### PROBLEM TO SOLVE
Below are some entries. Work out how many of their lines hold the word "Armstrong", and write that number alone.

(Page-level text extractions)
--- START ---

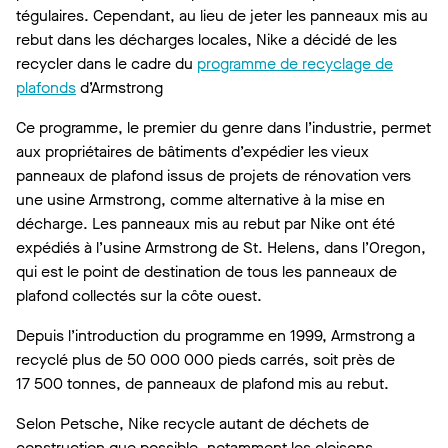
tégulaires. Cependant, au lieu de jeter les panneaux mis au
rebut dans les décharges locales, Nike a décidé de les
recycler dans le cadre du
programme de recyclage de
plafonds
d’Armstrong
Ce programme, le premier du genre dans l’industrie, permet
aux propriétaires de bâtiments d’expédier les vieux
panneaux de plafond issus de projets de rénovation vers
une usine Armstrong, comme alternative à la mise en
décharge. Les panneaux mis au rebut par Nike ont été
expédiés à l’usine Armstrong de St. Helens, dans l’Oregon,
qui est le point de destination de tous les panneaux de
plafond collectés sur la côte ouest.
Depuis l’introduction du programme en 1999, Armstrong a
recyclé plus de 50 000 000 pieds carrés, soit près de
17 500 tonnes, de panneaux de plafond mis au rebut.
Selon Petsche, Nike recycle autant de déchets de
construction que possible, notamment les cloisons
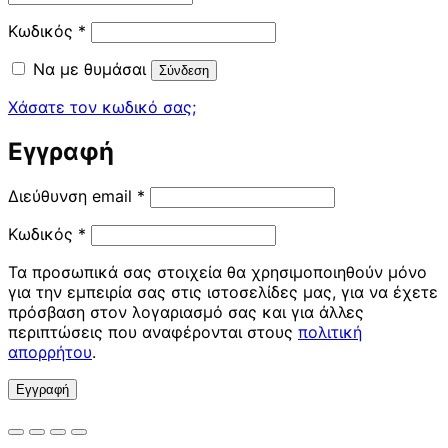
Απαιτείται
Κωδικός
*
Να με θυμάσαι
Σύνδεση
Χάσατε τον κωδικό σας;
Εγγραφή
Απαιτείται
Διεύθυνση email
*
Απαιτείται
Κωδικός
*
Τα προσωπικά σας στοιχεία θα χρησιμοποιηθούν μόνο
για την εμπειρία σας στις ιστοσελίδες μας, για να έχετε
πρόσβαση στον λογαριασμό σας και για άλλες
περιπτώσεις που αναφέρονται στους
πολιτική
απορρήτου
.
Εγγραφή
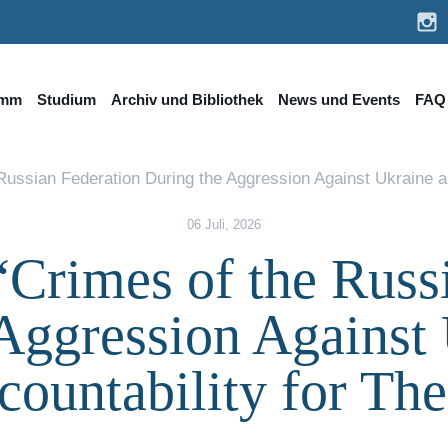
amm
Studium
Archiv und Bibliothek
News und Events
FAQ
Russian Federation During the Aggression Against Ukraine a
06 Juli, 2026
Crimes of the Russ
Aggression Against
countability for Th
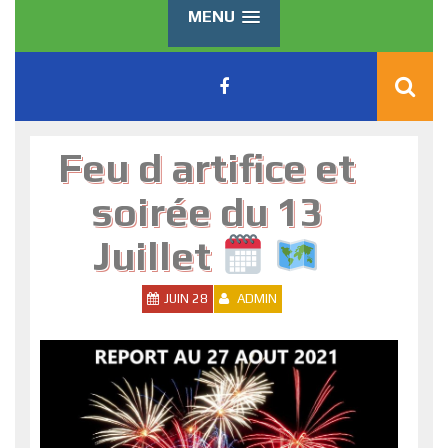
MENU
Feu d artifice et
soirée du 13
Juillet
JUIN 28
ADMIN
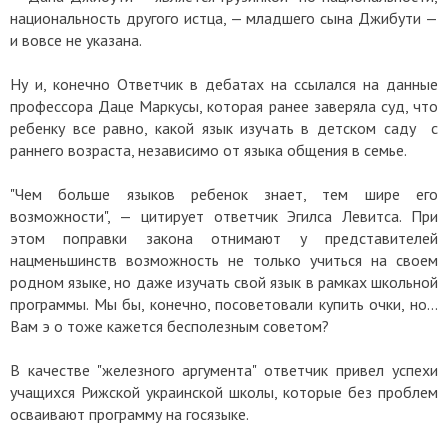
национальность другого истца, — младшего сына Джибути —
и вовсе не указана.
Ну и, конечно Ответчик в дебатах на ссылался на данные
профессора Даце Маркусы, которая ранее заверяла суд, что
ребенку все равно, какой язык изучать в детском саду с
раннего возраста, независимо от языка общения в семье.
"Чем больше языков ребенок знает, тем шире его
возможности", — цитирует ответчик Эгилса Левитса. При
этом поправки закона отнимают у представителей
нацменьшинств возможность не только учиться на своем
родном языке, но даже изучать свой язык в рамках школьной
программы. Мы бы, конечно, посоветовали купить очки, но...
Вам э о тоже кажется бесполезным советом?
В качестве "железного аргумента" ответчик привел успехи
учащихся Рижской украинской школы, которые без проблем
осваивают программу на госязыке.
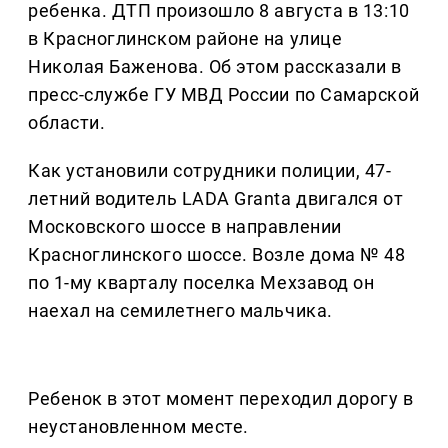
ребенка. ДТП произошло 8 августа в 13:10
в Красноглинском районе на улице
Николая Баженова. Об этом рассказали в
пресс-службе ГУ МВД России по Самарской
области.
Как установили сотрудники полиции, 47-
летний водитель LADA Granta двигался от
Московского шоссе в направлении
Красноглинского шоссе. Возле дома № 48
по 1-му кварталу поселка Мехзавод он
наехал на семилетнего мальчика.
Ребенок в этот момент переходил дорогу в
неустановленном месте.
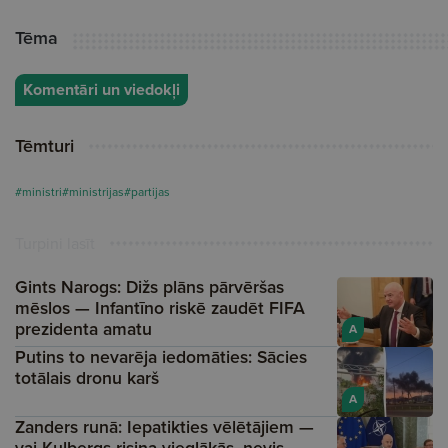
Tēma
Komentāri un viedokļi
Tēmturi
#ministri
#ministrijas
#partijas
Turpini lasīt
Gints Narogs: Dižs plāns pārvēršas
mēslos — Infantīno riskē zaudēt FIFA
prezidenta amatu
A
Putins to nevarēja iedomāties: Sācies
totālais dronu karš
A
Zanders runā: Iepatikties vēlētājiem —
vai Kulbergs risina vieglākās, nevis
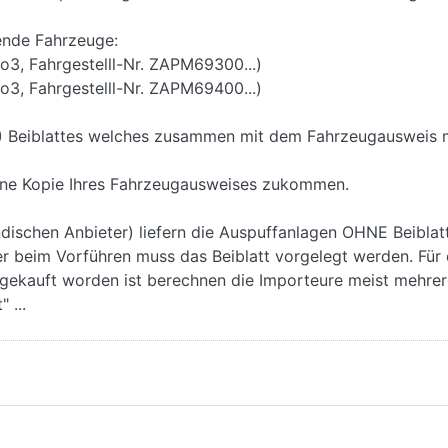
ende Fahrzeuge:
ro3, Fahrgestelll-Nr. ZAPM69300...)
ro3, Fahrgestelll-Nr. ZAPM69400...)
en!) Beiblattes welches zusammen mit dem Fahrzeugausweis 
. eine Kopie Ihres Fahrzeugausweises zukommen.
ndischen Anbieter) liefern die Auspuffanlagen OHNE Beiblatt
der beim Vorführen muss das Beiblatt vorgelegt werden. Für d
 gekauft worden ist berechnen die Importeure meist mehrer
 ...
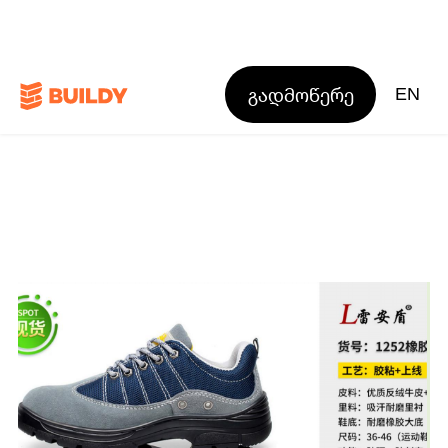
გადმოწერე
EN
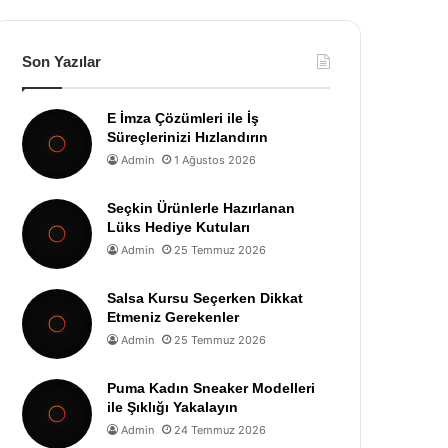
Son Yazılar
E İmza Çözümleri ile İş
Süreçlerinizi Hızlandırın
Admin
1 Ağustos 2026
Seçkin Ürünlerle Hazırlanan
Lüks Hediye Kutuları
Admin
25 Temmuz 2026
Salsa Kursu Seçerken Dikkat
Etmeniz Gerekenler
Admin
25 Temmuz 2026
Puma Kadın Sneaker Modelleri
ile Şıklığı Yakalayın
Admin
24 Temmuz 2026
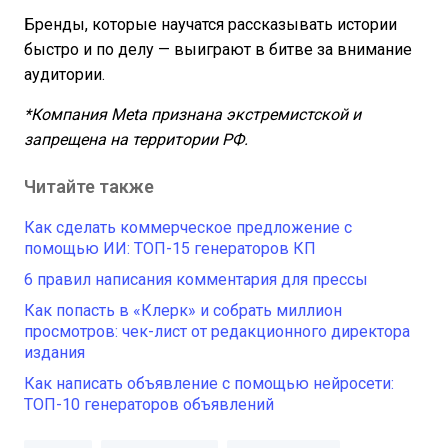
Бренды, которые научатся рассказывать истории
быстро и по делу — выиграют в битве за внимание
аудитории.
*Компания Meta признана
экстремистской и
запрещена
на территории РФ.
Читайте также
Как сделать коммерческое предложение с
помощью ИИ: ТОП-15 генераторов КП
6 правил написания комментария для прессы
Как попасть в «Клерк» и собрать миллион
просмотров: чек-лист от редакционного директора
издания
Как написать объявление с помощью нейросети:
ТОП-10 генераторов объявлений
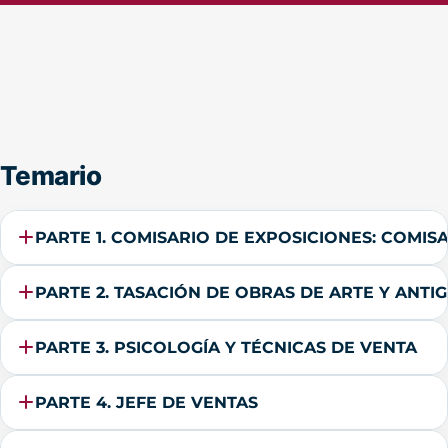
Temario
PARTE 1. COMISARIO DE EXPOSICIONES: COMIS
PARTE 2. TASACIÓN DE OBRAS DE ARTE Y ANT
PARTE 3. PSICOLOGÍA Y TÉCNICAS DE VENTA
PARTE 4. JEFE DE VENTAS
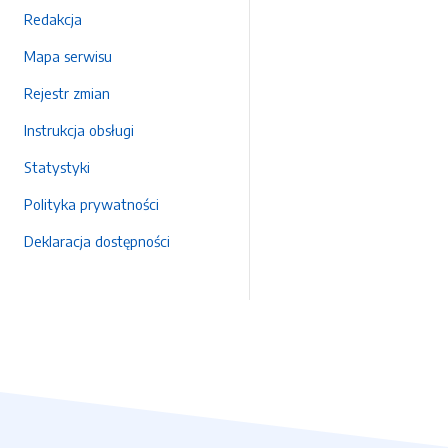
Redakcja
Mapa serwisu
Rejestr zmian
Instrukcja obsługi
Statystyki
Polityka prywatności
Deklaracja dostępności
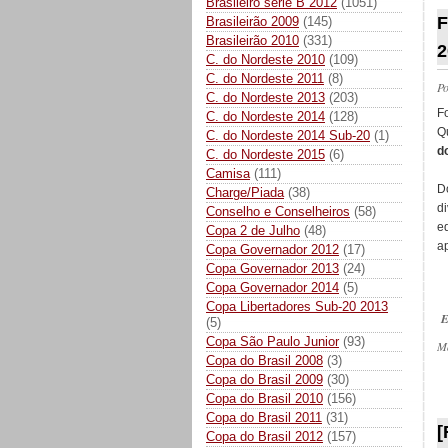
Brasileiro série B 2012
(1051)
F
Brasileirão 2009
(145)
Brasileirão 2010
(331)
2
C. do Nordeste 2010
(109)
C. do Nordeste 2011
(8)
P
C. do Nordeste 2013
(203)
F
C. do Nordeste 2014
(128)
Q
C. do Nordeste 2014 Sub-20
(1)
d
C. do Nordeste 2015
(6)
Camisa
(111)
D
Charge/Piada
(38)
d
Conselho e Conselheiros
(58)
e
Copa 2 de Julho
(48)
a
Copa Governador 2012
(17)
Copa Governador 2013
(24)
Copa Governador 2014
(5)
Copa Libertadores Sub-20 2013
E
(5)
Copa São Paulo Junior
(93)
M
Copa do Brasil 2008
(3)
Copa do Brasil 2009
(30)
Copa do Brasil 2010
(156)
_
Copa do Brasil 2011
(31)
[
Copa do Brasil 2012
(157)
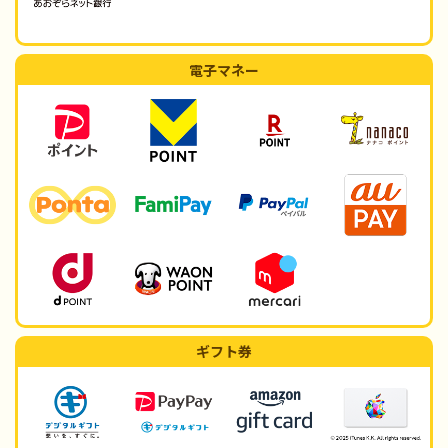
電子マネー
ギフト券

--- END ---

### SOLUTION FOR THIS TASK
4